- Prompt: If a line of the data below contains the string "xico", copy it into your answer.

- Saved data entries:
____
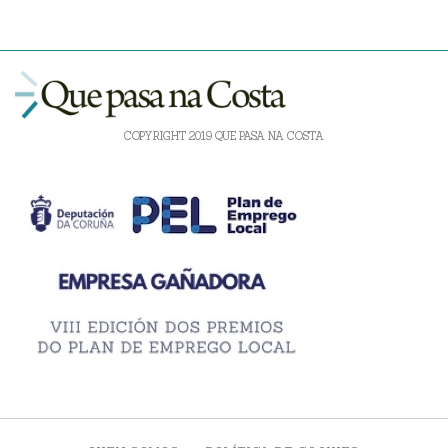
COPYRIGHT 2019 QUE PASA NA COSTA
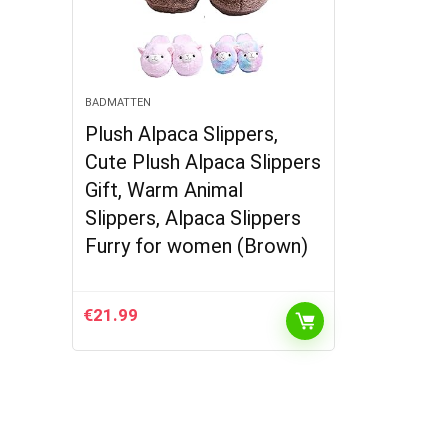
BADMATTEN
Plush Alpaca Slippers,
Cute Plush Alpaca Slippers
Gift, Warm Animal
Slippers, Alpaca Slippers
Furry for women (Brown)
€
21.99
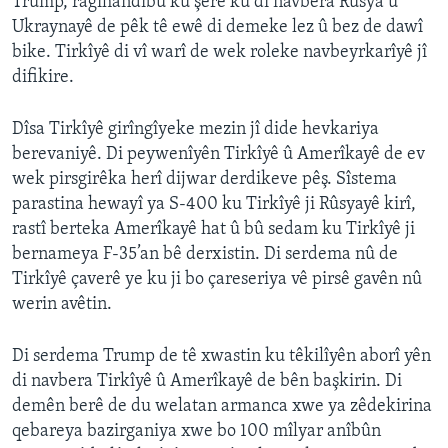
Trump, ragihandibû ku şerê ku di navbera Rûsya û
Ukraynayê de pêk tê ewê di demeke lez û bez de dawî
bike. Tirkîyê di vî warî de wek roleke navbeyrkarîyê jî
difikire.
Dîsa Tirkîyê girîngîyeke mezin jî dide hevkariya
berevaniyê. Di peywenîyên Tirkîyê û Amerîkayê de ev
wek pirsgirêka herî dijwar derdikeve pêş. Sîstema
parastina hewayî ya S-400 ku Tirkîyê ji Rûsyayê kirî,
rastî berteka Amerîkayê hat û bû sedam ku Tirkîyê ji
bernameya F-35’an bê derxistin. Di serdema nû de
Tirkîyê çaverê ye ku ji bo çareseriya vê pirsê gavên nû
werin avêtin.
Di serdema Trump de tê xwastin ku têkilîyên aborî yên
di navbera Tirkîyê û Amerîkayê de bên başkirin. Di
demên berê de du welatan armanca xwe ya zêdekirina
qebareya bazirganiya xwe bo 100 mîlyar anîbûn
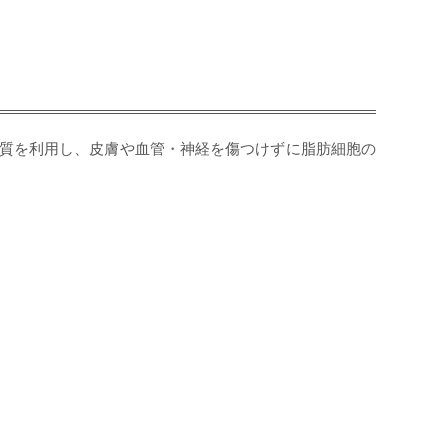
質を利用し、皮膚や血管・神経を傷つけずに脂肪細胞の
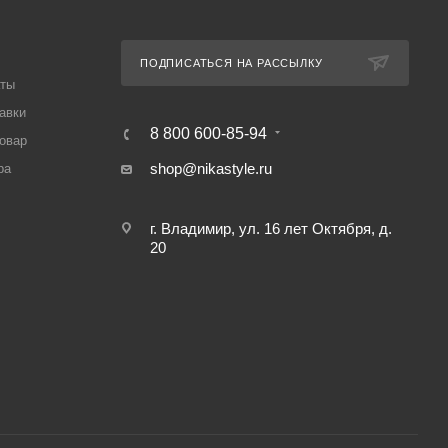
ПОДПИСАТЬСЯ НА РАССЫЛКУ
аты
авки
8 800 600-85-94
товар
shop@nikastyle.ru
ра
г. Владимир, ул. 16 лет Октября, д.
20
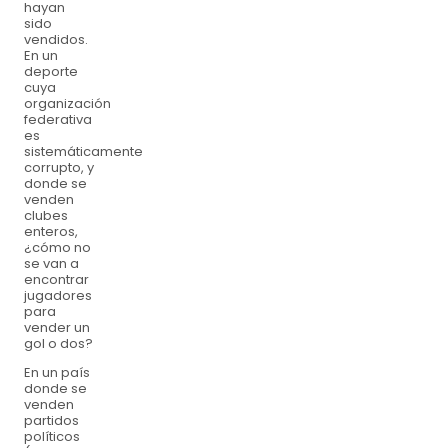
hayan
sido
vendidos.
En un
deporte
cuya
organización
federativa
es
sistemáticamente
corrupto, y
donde se
venden
clubes
enteros,
¿cómo no
se van a
encontrar
jugadores
para
vender un
gol o dos?
En un país
donde se
venden
partidos
políticos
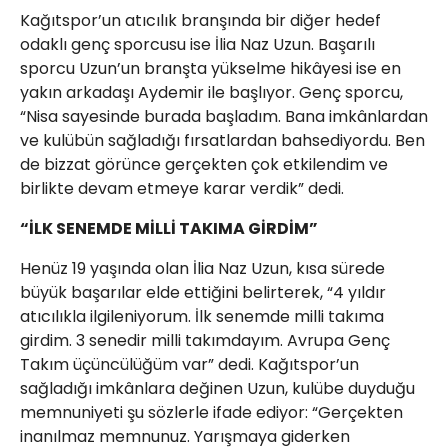
Kağıtspor’un atıcılık branşında bir diğer hedef
odaklı genç sporcusu ise İlia Naz Uzun. Başarılı
sporcu Uzun’un branşta yükselme hikâyesi ise en
yakın arkadaşı Aydemir ile başlıyor. Genç sporcu,
“Nisa sayesinde burada başladım. Bana imkânlardan
ve kulübün sağladığı fırsatlardan bahsediyordu. Ben
de bizzat görünce gerçekten çok etkilendim ve
birlikte devam etmeye karar verdik” dedi.
“İLK SENEMDE MİLLİ TAKIMA GİRDİM”
Henüz 19 yaşında olan İlia Naz Uzun, kısa sürede
büyük başarılar elde ettiğini belirterek, “4 yıldır
atıcılıkla ilgileniyorum. İlk senemde milli takıma
girdim. 3 senedir milli takımdayım. Avrupa Genç
Takım üçüncülüğüm var” dedi. Kağıtspor’un
sağladığı imkânlara değinen Uzun, kulübe duyduğu
memnuniyeti şu sözlerle ifade ediyor: “Gerçekten
inanılmaz memnunuz. Yarışmaya giderken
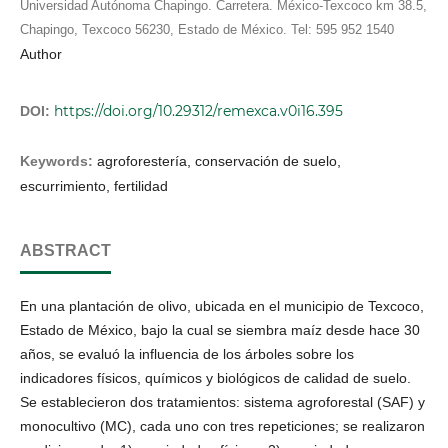
Universidad Autónoma Chapingo. Carretera. México-Texcoco km 38.5,
Chapingo, Texcoco 56230, Estado de México. Tel: 595 952 1540
Author
https://doi.org/10.29312/remexca.v0i16.395
DOI:
Keywords:
agroforestería, conservación de suelo,
escurrimiento, fertilidad
ABSTRACT
En una plantación de olivo, ubicada en el municipio de Texcoco,
Estado de México, bajo la cual se siembra maíz desde hace 30
años, se evaluó la influencia de los árboles sobre los
indicadores físicos, químicos y biológicos de calidad de suelo.
Se establecieron dos tratamientos: sistema agroforestal (SAF) y
monocultivo (MC), cada uno con tres repeticiones; se realizaron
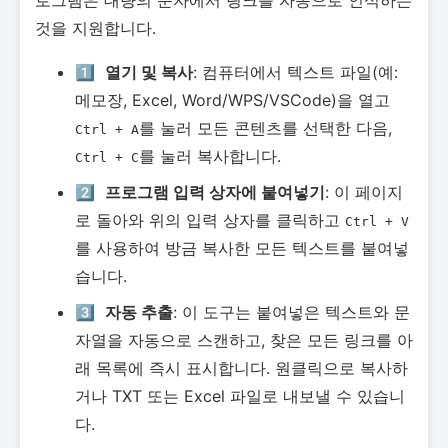
로그램은 대량의 문자에서 링크를 자동으로 인식하는
것을 지원합니다.
1️⃣
열기 및 복사
: 컴퓨터에서 텍스트 파일(예:
메모장, Excel, Word/WPS/VSCode)을 열고
를 눌러 모든 콘텐츠를 선택한 다음,
Ctrl + A
를 눌러 복사합니다.
Ctrl + C
2️⃣
프로그램 입력 상자에 붙여넣기
: 이 페이지
로 돌아와 위의 입력 상자를 클릭하고
Ctrl + V
를 사용하여 방금 복사한 모든 텍스트를 붙여넣
습니다.
3️⃣
자동 추출
: 이 도구는 붙여넣은 텍스트와 문
자열을 자동으로 스캔하고, 찾은 모든 링크를 아
래 목록에 즉시 표시합니다. 원클릭으로 복사하
거나 TXT 또는 Excel 파일로 내보낼 수 있습니
다.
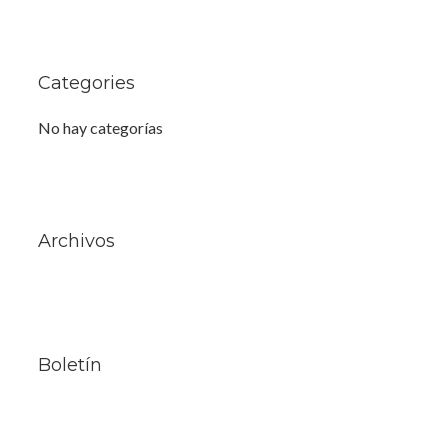
Categories
No hay categorías
Archivos
Boletín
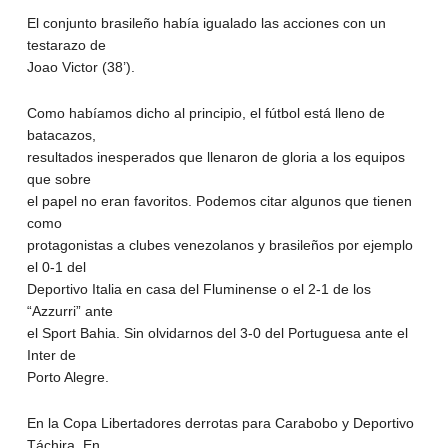
El conjunto brasileño había igualado las acciones con un
testarazo de
Joao Victor (38’).
Como habíamos dicho al principio, el fútbol está lleno de
batacazos,
resultados inesperados que llenaron de gloria a los equipos
que sobre
el papel no eran favoritos. Podemos citar algunos que tienen
como
protagonistas a clubes venezolanos y brasileños por ejemplo
el 0-1 del
Deportivo Italia en casa del Fluminense o el 2-1 de los
“Azzurri” ante
el Sport Bahia. Sin olvidarnos del 3-0 del Portuguesa ante el
Inter de
Porto Alegre.
En la Copa Libertadores derrotas para Carabobo y Deportivo
Táchira. En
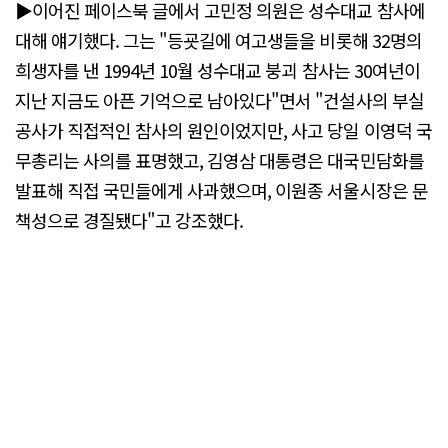
▶이어진 페이스북 글에서 고민정 의원은 성수대교 참사에
대해 얘기했다. 그는 "등굣길에 여고생들을 비롯해 32명의
희생자를 낸 1994년 10월 성수대교 붕괴 참사는 30여년이
지난 지금도 아픈 기억으로 남아있다"면서 "건설사의 부실
공사가 직접적인 참사의 원인이었지만, 사고 당일 이영덕 국
무총리는 사의를 표명했고, 김영삼 대통령은 대국민담화를
발표해 직접 국민들에게 사과했으며, 이원종 서울시장은 문
책성으로 경질됐다"고 강조했다.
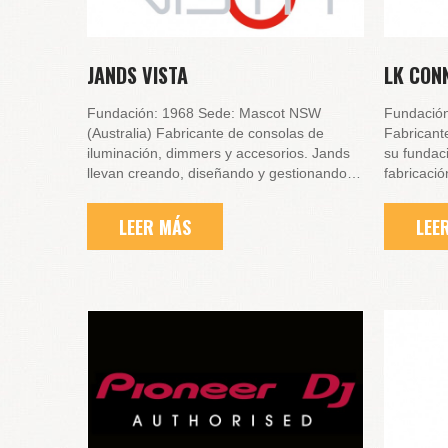
JANDS VISTA
LK CON
Fundación: 1968 Sede: Mascot NSW
Fundación
(Australia) Fabricante de consolas de
Fabricant
iluminación, dimmers y accesorios. Jands
su fundaci
llevan creando, diseñando y gestionando…
fabricaci
LEER MÁS
LEE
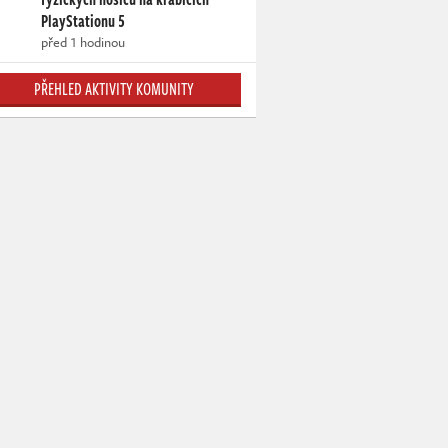
PlayStationu 5
před 1 hodinou
PŘEHLED AKTIVITY KOMUNITY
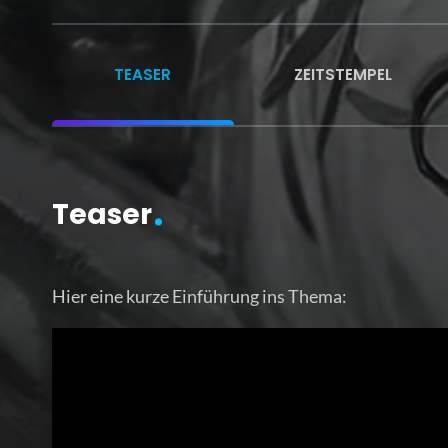
TEASER
ZEITSTEMPEL
Teaser
Hier eine kurze Einführung ins Thema:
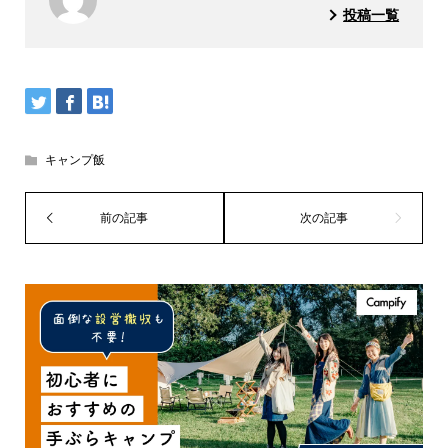
投稿一覧
キャンプ飯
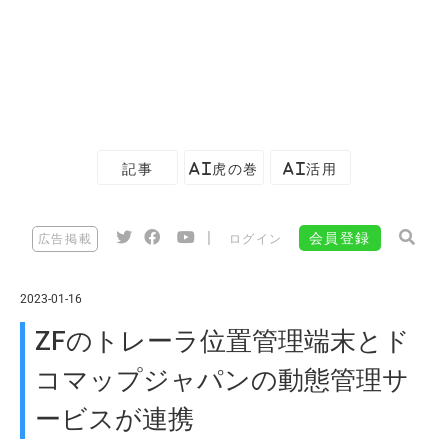
記事
AI虎の巻
AI活用
|
会員登録
広告掲載
ログイン
2023-01-16
ZFのトレーラ位置管理端末とド
コマップジャパンの動態管理サ
ービスが連携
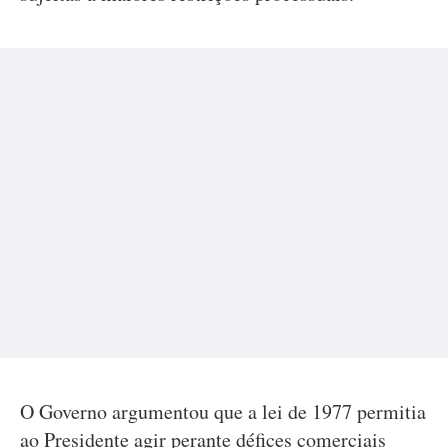
O Governo argumentou que a lei de 1977 permitia
ao Presidente agir perante défices comerciais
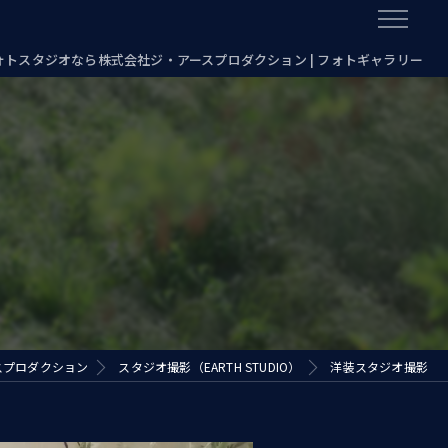
フォトスタジオなら株式会社ジ・アースプロダクション | フォトギャラリー
スプロダクション
スタジオ撮影（EARTH STUDIO）
洋装スタジオ撮影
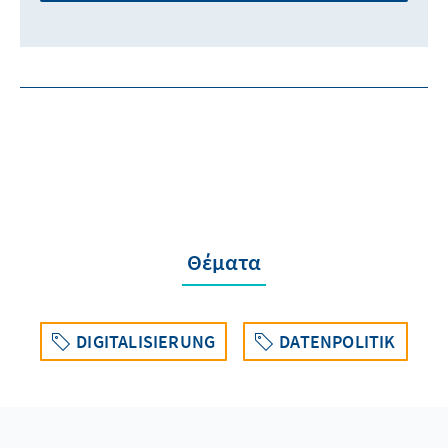
Θέματα
DIGITALISIERUNG
DATENPOLITIK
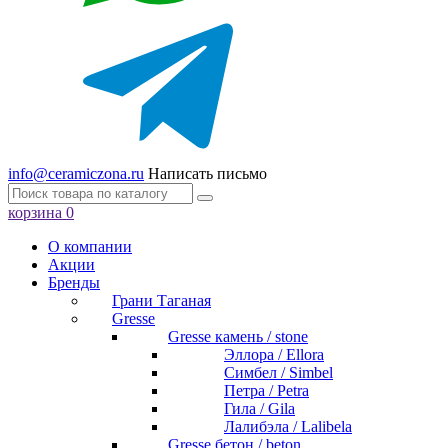
info@ceramiczona.ru
Написать письмо
корзина
0
О компании
Акции
Бренды
Грани Таганая
Gresse
Gresse камень / stone
Эллора / Ellora
Симбел / Simbel
Петра / Petra
Гила / Gila
Лалибэла / Lalibela
Gresse бетон / beton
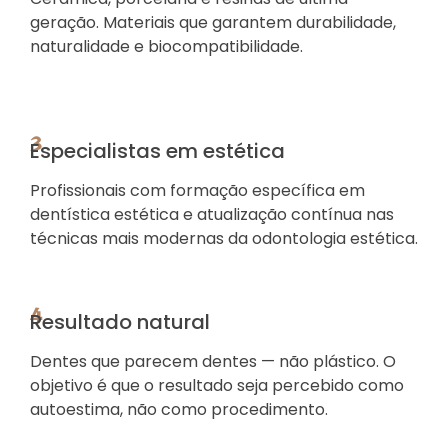
geração. Materiais que garantem durabilidade,
naturalidade e biocompatibilidade.
3
Especialistas em estética
Profissionais com formação específica em
dentística estética e atualização contínua nas
técnicas mais modernas da odontologia estética.
4
Resultado natural
Dentes que parecem dentes — não plástico. O
objetivo é que o resultado seja percebido como
autoestima, não como procedimento.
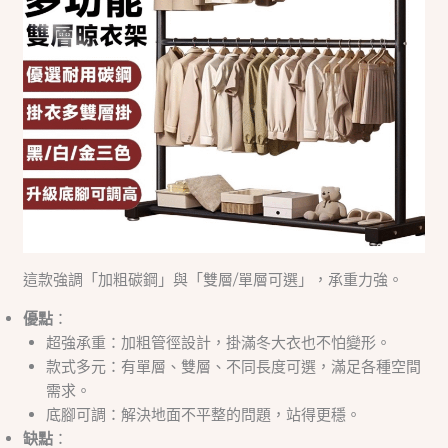
這款強調「加粗碳鋼」與「雙層/單層可選」，承重力強。
優點
：
超強承重：加粗管徑設計，掛滿冬大衣也不怕變形。
款式多元：有單層、雙層、不同長度可選，滿足各種空間
需求。
底腳可調：解決地面不平整的問題，站得更穩。
缺點
：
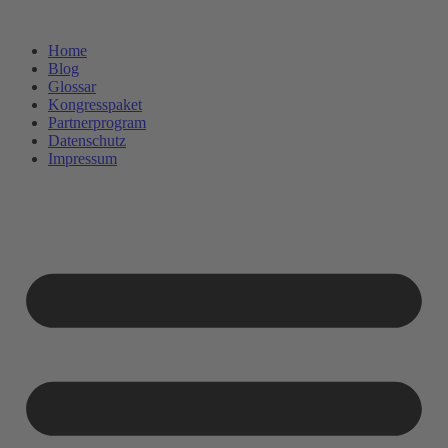
Zum
Inhalt
Home
wechseln
Blog
Glossar
Kongresspaket
Partnerprogram
Datenschutz
Impressum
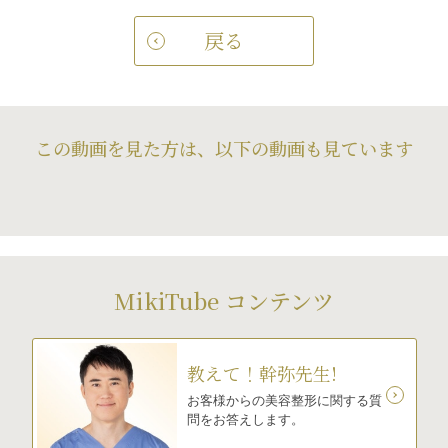
戻る
この動画を見た方は、以下の動画も見ています
MikiTube コンテンツ
教えて！幹弥先生!
お客様からの美容整形に関する質
問をお答えします。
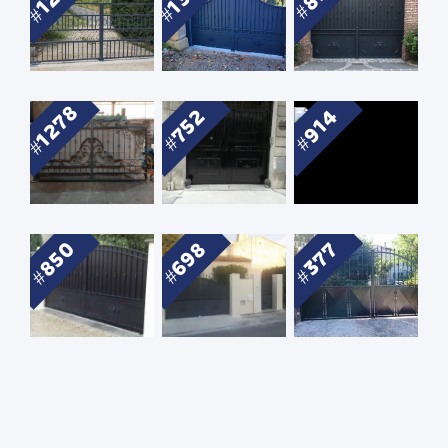
1278
752
914
850
698
377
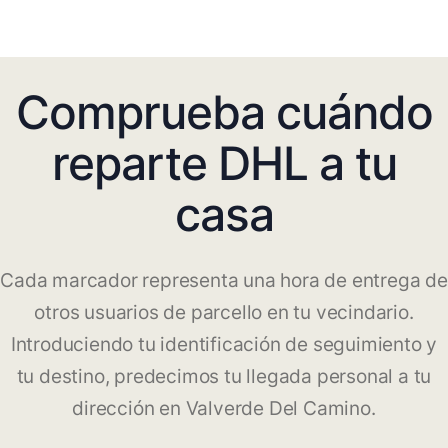
Comprueba cuándo
reparte DHL a tu
casa
Cada marcador representa una hora de entrega de
otros usuarios de parcello en tu vecindario.
Introduciendo tu identificación de seguimiento y
tu destino, predecimos tu llegada personal a tu
dirección en Valverde Del Camino.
____
- Task result:
Universidad Autónoma Chapingo. Carretera. México-Texcoco km 38.5,
Chapingo, Texcoco 56230, Estado de México. Tel: 595 952 1540
Estado de México, bajo la cual se siembra maíz desde hace 30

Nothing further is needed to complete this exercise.